Backdoor Attacks Against Speech Language Models
Alexandrine Fortier, Thomas Thebaud, Jesús Villalba, Najim Dehak, Patrick Cardinal
TL;DR
This work systematically investigates backdoor attacks in speech language models by studying a modular SpeechLLM pipeline (audio encoder → connector → LLM with LoRA). A 220 ms typewriter-click trigger is used to poison a subset of training data, enabling high attack effectiveness (AER) across transcription, gender, emotion, and age tasks and multiple encoders (WavLM, HuBERT, wav2vec 2.0, Whisper). A detailed component-level analysis shows the audio encoder as the central conduit for backdoor propagation, with varying persistence across tasks; ASR is notably more resistant to component-based attacks.

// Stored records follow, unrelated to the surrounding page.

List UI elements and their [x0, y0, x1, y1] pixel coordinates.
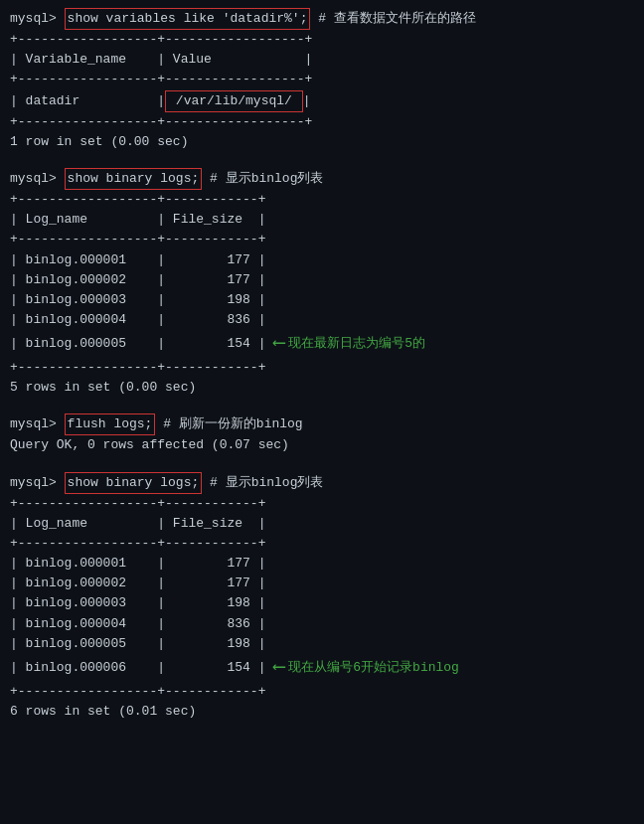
section-binlog1: mysql> show binary logs; # 显示binlog列表 +-…	[10, 168, 634, 398]
arrow-icon-1: ⟵	[273, 330, 284, 358]
command-line-2: mysql> show binary logs; # 显示binlog列表	[10, 168, 634, 190]
result-4: 6 rows in set (0.01 sec)	[10, 702, 634, 722]
comment-showbinlog2: # 显示binlog列表	[202, 473, 323, 493]
table-row-datadir: | datadir | /var/lib/mysql/ |	[10, 90, 634, 112]
command-line-4: mysql> show binary logs; # 显示binlog列表	[10, 472, 634, 494]
binlog2-row5: | binlog.000005 | 198 |	[10, 634, 634, 654]
prompt-4: mysql>	[10, 473, 65, 493]
binlog2-row3: | binlog.000003 | 198 |	[10, 593, 634, 613]
arrow-icon-2: ⟵	[273, 654, 284, 682]
command-line-1: mysql> show variables like 'datadir%'; #…	[10, 8, 634, 30]
binlog2-row1: | binlog.000001 | 177 |	[10, 554, 634, 574]
datadir-value: /var/lib/mysql/	[165, 90, 303, 112]
result-3: Query OK, 0 rows affected (0.07 sec)	[10, 435, 634, 455]
binlog1-row2: | binlog.000002 | 177 |	[10, 270, 634, 290]
table-sep-4b: +------------------+------------+	[10, 534, 634, 554]
prompt-1: mysql>	[10, 9, 65, 29]
table-sep-1a: +------------------+------------------+	[10, 30, 634, 50]
binlog2-row4: | binlog.000004 | 836 |	[10, 614, 634, 634]
binlog1-row4: | binlog.000004 | 836 |	[10, 310, 634, 330]
comment-datadir: # 查看数据文件所在的路径	[310, 9, 475, 29]
row-end-datadir: |	[303, 91, 311, 111]
result-2: 5 rows in set (0.00 sec)	[10, 378, 634, 398]
table-sep-2b: +------------------+------------+	[10, 230, 634, 249]
section-flushlogs: mysql> flush logs; # 刷新一份新的binlog Query …	[10, 413, 634, 455]
section-datadir: mysql> show variables like 'datadir%'; #…	[10, 8, 634, 152]
prompt-2: mysql>	[10, 169, 65, 189]
binlog1-row5: | binlog.000005 | 154 |	[10, 334, 265, 354]
table-sep-1c: +------------------+------------------+	[10, 112, 634, 132]
comment-flushlogs: # 刷新一份新的binlog	[155, 414, 302, 434]
comment-showbinlog1: # 显示binlog列表	[202, 169, 323, 189]
binlog1-row3: | binlog.000003 | 198 |	[10, 290, 634, 310]
cmd-showbinlog2: show binary logs;	[65, 472, 203, 494]
terminal: mysql> show variables like 'datadir%'; #…	[0, 0, 644, 736]
binlog1-row5-with-annotation: | binlog.000005 | 154 | ⟵ 现在最新日志为编号5的	[10, 330, 634, 358]
table-header-4: | Log_name | File_size |	[10, 514, 634, 534]
table-sep-2c: +------------------+------------+	[10, 358, 634, 378]
table-sep-1b: +------------------+------------------+	[10, 70, 634, 89]
binlog2-row2: | binlog.000002 | 177 |	[10, 574, 634, 593]
section-binlog2: mysql> show binary logs; # 显示binlog列表 +-…	[10, 472, 634, 722]
table-sep-2a: +------------------+------------+	[10, 190, 634, 210]
table-header-1: | Variable_name | Value |	[10, 50, 634, 70]
binlog1-row1: | binlog.000001 | 177 |	[10, 250, 634, 270]
annotation-text-2: 现在从编号6开始记录binlog	[288, 658, 459, 678]
prompt-3: mysql>	[10, 414, 65, 434]
table-sep-4c: +------------------+------------+	[10, 682, 634, 702]
binlog2-row6: | binlog.000006 | 154 |	[10, 658, 265, 678]
row-col1-datadir: | datadir |	[10, 91, 165, 111]
cmd-showbinlog1: show binary logs;	[65, 168, 203, 190]
result-1: 1 row in set (0.00 sec)	[10, 132, 634, 152]
cmd-datadir: show variables like 'datadir%';	[65, 8, 311, 30]
cmd-flushlogs: flush logs;	[65, 413, 156, 435]
annotation-text-1: 现在最新日志为编号5的	[288, 334, 425, 354]
table-header-2: | Log_name | File_size |	[10, 210, 634, 230]
table-sep-4a: +------------------+------------+	[10, 494, 634, 514]
command-line-3: mysql> flush logs; # 刷新一份新的binlog	[10, 413, 634, 435]
binlog2-row6-with-annotation: | binlog.000006 | 154 | ⟵ 现在从编号6开始记录binl…	[10, 654, 634, 682]
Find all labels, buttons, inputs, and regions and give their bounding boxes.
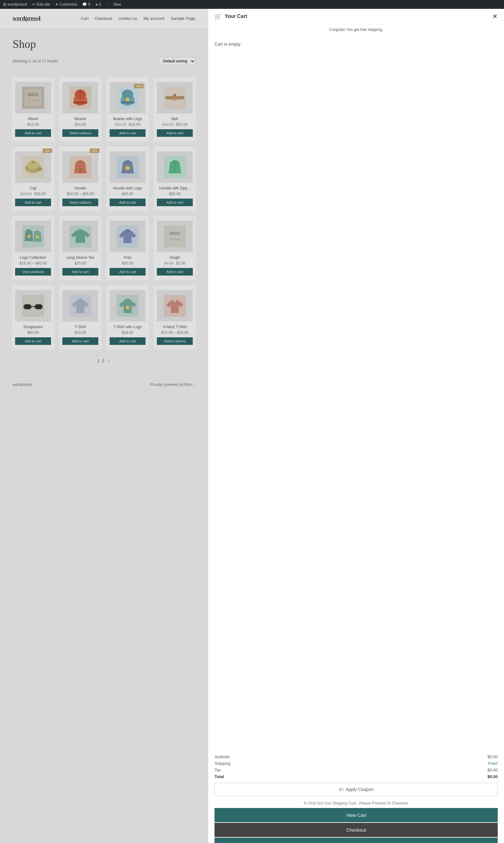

The study also demonstrates that post-training fine-tuning on clean data can erase the backdoor while preserving benign performance, though cross-dataset fine-tuning may incur forgetting. Overall, the findings illuminate how backdoors propagate through multimodal pipelines and point toward practical defenses and future research directions in securing speech-language foundations.
Abstract
Large Language Models (LLMs) and their multimodal extensions are becoming increasingly popular. One common approach to enable multimodality is to cascade domain-specific encoders with an LLM, making the resulting model inherit vulnerabilities from all of its components. In this work, we present the first systematic study of audio backdoor attacks against speech language models. We demonstrate its effectiveness across four speech encoders and three datasets, covering four tasks: automatic speech recognition (ASR), speech emotion recognition, and gender and age prediction. The attack consistently achieves high success rates, ranging from 90.76% to 99.41%. To better understand how backdoors propagate, we conduct a component-wise analysis to identify the most vulnerable stages of the pipeline. Finally, we propose a fine-tuning-based defense that mitigates the threat of poisoned pretrained encoders.